Additional Book Information
Series: NYRB Classics
Publication Date: April 13, 2021
Family and Borghesia
by Natalia Ginzburg, translated from the Italian by Beryl Stockman, afterword by Eric Gudas
Carmine, an architect, and Ivana, a translator, lived together long ago and even had a child, but the child died, and their relationship fell apart, and Carmine married Ninetta, and their child is Dodò, who Carmine feels is a little dull, and these days Carmine is still spending every evening with Ivana, but Ninetta has nothing to say about that. Family, the first of these two novellas from the 1970s, is an examination, at first comic, then progressively dark, about how time passes and life goes on and people circle around the opportunities they had missed, missing more as they do, until finally time is up.

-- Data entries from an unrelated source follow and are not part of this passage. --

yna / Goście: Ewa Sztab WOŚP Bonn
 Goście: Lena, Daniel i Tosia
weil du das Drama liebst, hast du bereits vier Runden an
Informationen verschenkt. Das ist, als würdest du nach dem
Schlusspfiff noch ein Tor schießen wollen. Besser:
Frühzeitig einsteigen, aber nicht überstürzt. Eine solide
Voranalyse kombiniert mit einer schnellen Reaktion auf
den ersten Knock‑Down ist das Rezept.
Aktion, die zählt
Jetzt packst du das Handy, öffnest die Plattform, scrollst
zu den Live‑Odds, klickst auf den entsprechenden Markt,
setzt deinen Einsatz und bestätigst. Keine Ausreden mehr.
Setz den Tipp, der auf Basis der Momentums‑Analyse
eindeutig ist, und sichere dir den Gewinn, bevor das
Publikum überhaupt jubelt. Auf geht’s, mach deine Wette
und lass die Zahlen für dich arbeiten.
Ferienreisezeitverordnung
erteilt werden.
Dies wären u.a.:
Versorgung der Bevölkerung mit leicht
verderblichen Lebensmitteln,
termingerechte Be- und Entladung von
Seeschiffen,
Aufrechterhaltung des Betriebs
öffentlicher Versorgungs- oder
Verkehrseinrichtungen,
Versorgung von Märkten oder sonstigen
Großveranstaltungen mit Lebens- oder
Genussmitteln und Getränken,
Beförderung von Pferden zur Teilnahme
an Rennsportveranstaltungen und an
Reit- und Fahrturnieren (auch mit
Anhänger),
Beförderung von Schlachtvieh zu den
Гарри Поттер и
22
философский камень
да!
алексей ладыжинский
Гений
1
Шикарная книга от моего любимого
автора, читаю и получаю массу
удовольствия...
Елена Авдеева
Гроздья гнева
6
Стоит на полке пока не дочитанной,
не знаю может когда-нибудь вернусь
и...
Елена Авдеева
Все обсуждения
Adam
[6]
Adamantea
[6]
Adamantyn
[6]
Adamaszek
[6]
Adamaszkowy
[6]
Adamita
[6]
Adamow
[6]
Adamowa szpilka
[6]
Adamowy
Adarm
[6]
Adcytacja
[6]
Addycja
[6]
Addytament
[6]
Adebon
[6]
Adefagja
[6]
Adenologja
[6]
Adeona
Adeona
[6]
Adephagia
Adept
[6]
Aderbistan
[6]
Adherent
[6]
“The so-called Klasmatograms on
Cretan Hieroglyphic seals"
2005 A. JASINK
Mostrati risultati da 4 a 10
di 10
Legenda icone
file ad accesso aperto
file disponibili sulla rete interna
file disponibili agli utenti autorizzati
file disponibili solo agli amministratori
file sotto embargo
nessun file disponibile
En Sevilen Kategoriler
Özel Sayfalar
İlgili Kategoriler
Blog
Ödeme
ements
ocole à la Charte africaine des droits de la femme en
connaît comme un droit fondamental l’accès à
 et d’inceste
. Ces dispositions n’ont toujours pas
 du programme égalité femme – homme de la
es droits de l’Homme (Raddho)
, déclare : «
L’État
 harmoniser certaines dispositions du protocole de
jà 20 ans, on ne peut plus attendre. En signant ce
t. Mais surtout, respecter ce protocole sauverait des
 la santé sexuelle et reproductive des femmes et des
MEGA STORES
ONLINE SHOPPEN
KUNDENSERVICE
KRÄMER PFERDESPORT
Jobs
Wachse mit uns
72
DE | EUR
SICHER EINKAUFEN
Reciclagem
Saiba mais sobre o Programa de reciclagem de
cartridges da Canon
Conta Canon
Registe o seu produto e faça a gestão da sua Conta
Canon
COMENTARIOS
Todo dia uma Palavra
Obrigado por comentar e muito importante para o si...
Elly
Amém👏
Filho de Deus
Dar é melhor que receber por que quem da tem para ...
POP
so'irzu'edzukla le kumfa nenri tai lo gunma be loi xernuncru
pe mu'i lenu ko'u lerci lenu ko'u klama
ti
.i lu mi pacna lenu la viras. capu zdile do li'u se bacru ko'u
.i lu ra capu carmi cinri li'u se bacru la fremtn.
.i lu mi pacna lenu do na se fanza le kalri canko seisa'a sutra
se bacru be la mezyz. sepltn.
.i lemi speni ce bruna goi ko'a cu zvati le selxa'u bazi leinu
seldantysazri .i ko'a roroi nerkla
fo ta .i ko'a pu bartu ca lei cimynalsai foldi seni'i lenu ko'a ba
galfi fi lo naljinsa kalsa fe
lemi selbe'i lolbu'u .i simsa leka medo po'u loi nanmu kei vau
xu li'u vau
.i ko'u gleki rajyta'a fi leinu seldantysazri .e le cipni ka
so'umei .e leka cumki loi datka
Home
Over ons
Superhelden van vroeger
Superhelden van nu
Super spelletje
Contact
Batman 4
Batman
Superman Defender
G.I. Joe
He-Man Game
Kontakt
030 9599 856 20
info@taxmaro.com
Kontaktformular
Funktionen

Borghesia, about a widow who keeps acquiring and losing the Siamese cats she hopes will keep her company in her loneliness, explores similar ground, along with the confusions of feeling and domestic life that came with the loosening social strictures of the 1970s. “She remembered saying that there were three things in life you should always refuse,” thinks one of Natalia Ginzburg’s characters, beginning to age out of youth: “Hypocrisy, resignation, and unhappiness. But it was impossible to shield yourself from those three things. Life was full of them and there was no holding them back.”
A glowing light of modern Italian literature . . . Ginzburg’s magic is the utter simplicity of her prose, suddenly illuminated by one word that makes a lightning stroke of a plain phrase . . . As direct and clean as if it were carved in stone, it yet speaks thoughts of the heart.
—Kate Simon, The New York Times
The raw beauty of Ginzburg’s prose compels our gaze. First we look inward, with the shock of recognition inspired by all great writing, and then, inevitably, out at the shared world she evokes with such uncompromising clarity.
There is no one quite like Ginzburg for telling it like it is. Her unique, immediately recognizable voice is at once clear and shaded, artless and sly, able to speak of the deepest sorrows and smallest pleasures of everyday life.